BCNs' Italian FTT solutions leave the buy-side in a spin

The variety of broker reactions to Italy's financial transaction tax, which levies a high rate on broker crossing networks, has led to buy-side confusion.

The variety of broker reactions to Italy’s financial transaction tax (FTT), which levies a high rate on broker crossing networks, has led to buy-side confusion.

Brokers have responded in multiple ways to the levy, which levels a higher rate on trades executed in broker crossing networks (BCNs), compared to other types of markets. These include: passing the full tax to buy-side clients; shutting off BCNs for Italian stocks completely; absorbing the levy and letting the buy-side execute in BCNs at the lower rate applied to regulated markets and multilateral trading facilities; or executing off-market/on-exchange – a process where two parties to a trade agree a price in a BCN before executing that trade on a primary exchange.

The levy came into force on 1 March and taxes equity and bond transactions on exchanges and MTFs at 0.12%, and OTC trades at 0.22%. Under MiFID, BCNs are classed as a form of OTC trading. Derivatives are taxed on a sliding scale depending on instrument and size of trade.

Paul Squires, head of trading at AXA Investment Managers, told that the off-market/on-exchange process hinged on brokers’ interpretation of the language within the Italian FTT regulation.

“Some brokers are offering negotiated trades, where terms of a trade are set in a broker pool but are executed and reported on a recognised exchange. The term used for these trades is ‘effected’ and this lets brokers execute at a lower tax rate,” Squires said.

A director of an investment bank, speaking anonymously to, confirmed his firm was executing off-market/on-exchange for Italian equities and said this mechanism, although avoiding the higher levy, benefitted regulators and market participants alike.

"These trades are executed on exchange, which mitigates counterparty risk with central clearing and greater transparency to the market, while still allowing price formation to occur in the dark," he said, adding that Italy's FTT was out of step with recent European legislation, including MiFID, which placed value on both lit and dark activity.

However, other asset managers are having a different experience with the tax. Sören Steinert, associate director, equities, at Germany-based Quoniam Asset Management, said broker reactions had been varied, causing confusion and frustration for buy-side desks.

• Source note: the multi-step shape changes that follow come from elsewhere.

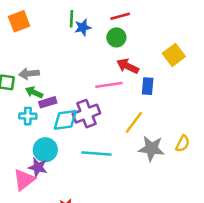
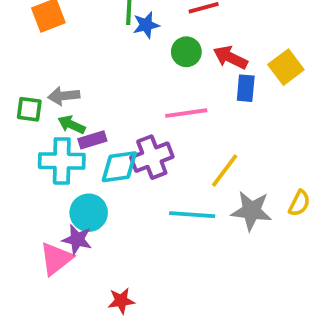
green circle: (116, 37) -> (186, 52), moved
red arrow: (128, 66) -> (230, 58), moved
blue rectangle: (148, 86) -> (246, 88), moved
cyan cross: (28, 116) -> (62, 161), size x1.6
cyan line: (96, 154) -> (192, 215), moved

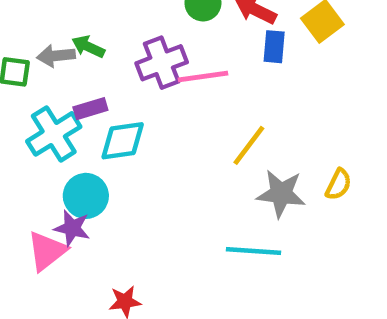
green arrow: (71, 125) -> (88, 47), moved
purple cross: (152, 157) -> (162, 63), moved
cyan cross: (62, 161) -> (54, 134), turned -33
cyan line: (192, 215) -> (253, 251), moved

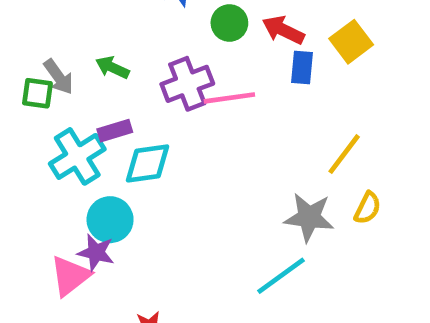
gray arrow: (56, 56) -> (59, 77), moved, turned -120
yellow line: (249, 145) -> (344, 154), moved
cyan line: (253, 251) -> (281, 276), turned -40

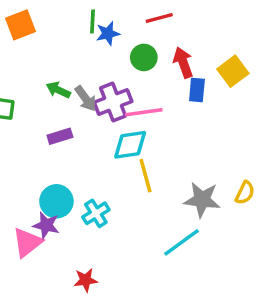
red arrow: (283, 30) -> (183, 63), turned 44
gray arrow: (59, 77) -> (86, 99), moved
yellow line: (344, 154) -> (146, 176), moved, turned -52
cyan cross: (77, 156) -> (96, 213), moved, size x0.7
cyan diamond: (147, 163) -> (130, 145), moved

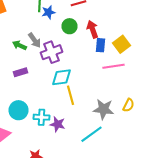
yellow square: (233, 71) -> (122, 44), moved
gray arrow: (86, 99) -> (34, 40), moved
pink line: (144, 112) -> (114, 66), moved
cyan cross: (96, 213) -> (42, 117), turned 35
purple star: (46, 225) -> (58, 124), moved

"Some brokers are offering the buy-side a flat rate of 12 basis points and are paying the difference so they can route orders through their internal pools. Other brokers have shut down internal pools for Italian stocks, or simply continued operating them by passing on the full 22 basis point cost to the buy-side client," Steinert said. "It's adding time, costs and bureaucracy for the buy-side. For example compliance teams must work to understand the details and traders have to look at the impact on trading in Italian stocks."

According to data from Markit BOAT, which provides daily reports on the aggregate activity from six BCNs on a country-by-country basis, trading of Italian stocks in BCNs has plummeted around 85%.

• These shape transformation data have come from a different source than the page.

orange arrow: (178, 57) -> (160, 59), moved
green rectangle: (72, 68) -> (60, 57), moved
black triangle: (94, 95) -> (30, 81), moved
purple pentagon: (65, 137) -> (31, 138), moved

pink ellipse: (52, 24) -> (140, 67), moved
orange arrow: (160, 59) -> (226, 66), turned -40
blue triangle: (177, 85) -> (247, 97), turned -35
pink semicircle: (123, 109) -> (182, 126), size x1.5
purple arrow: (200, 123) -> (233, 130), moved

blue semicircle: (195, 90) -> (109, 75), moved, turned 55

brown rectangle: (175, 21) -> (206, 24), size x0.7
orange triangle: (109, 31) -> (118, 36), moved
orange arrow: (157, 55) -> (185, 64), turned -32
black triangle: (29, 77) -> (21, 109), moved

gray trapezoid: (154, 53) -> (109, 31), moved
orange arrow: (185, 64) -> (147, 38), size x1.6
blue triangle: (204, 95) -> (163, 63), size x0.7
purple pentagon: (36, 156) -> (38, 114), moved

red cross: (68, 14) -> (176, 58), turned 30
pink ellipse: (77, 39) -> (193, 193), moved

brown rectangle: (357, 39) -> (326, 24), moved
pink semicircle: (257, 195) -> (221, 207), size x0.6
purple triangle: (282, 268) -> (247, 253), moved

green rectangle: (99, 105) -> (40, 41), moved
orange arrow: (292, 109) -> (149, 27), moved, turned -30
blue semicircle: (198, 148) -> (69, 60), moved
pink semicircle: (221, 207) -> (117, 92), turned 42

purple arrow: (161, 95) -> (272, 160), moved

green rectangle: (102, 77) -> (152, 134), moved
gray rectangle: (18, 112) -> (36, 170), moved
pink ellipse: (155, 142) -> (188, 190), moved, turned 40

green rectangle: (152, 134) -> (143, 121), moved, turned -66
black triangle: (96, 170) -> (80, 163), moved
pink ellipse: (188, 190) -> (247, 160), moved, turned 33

The six BCNs that report to Markit BOAT traded €55.5 million on 28 February, the day before the Italian FTT came into force, dropping to €8.5 million on 11 March.

Despite the initial impact this data suggests, AXA Investment Managers' Squires believes the tax would not have a significant effect on most buy-side firms.

"We appreciate the option of trading this way, but this tax will not have a major impact on our business," he said. "However, it will affect stat arb firms and hedge funds that profit on small margins from trades."

Italy joins France in establishing a national FTT while also supporting plans to establish a pan-European FTT, although France's tax is limited to equities of Paris-listed stocks of companies with a market capitalisation of €1 billion or more. Portugal, also a pan-European FTT supporter, has said it will pursue a national FTT for implementation next year.

Eleven states in total back a European FTT, including Germany, but excluding the UK. A draft of the tax was agreed upon by the European Commission last month and is progressing through legislative channels via the 'enhanced cooperation' mechanism, which lets a bloc of at least nine states go ahead with a law if the Commission is in favour.

Market participants have warned the current aims of the tax are too broad, and will unfairly tax market participants outside of supporting euro-zone states.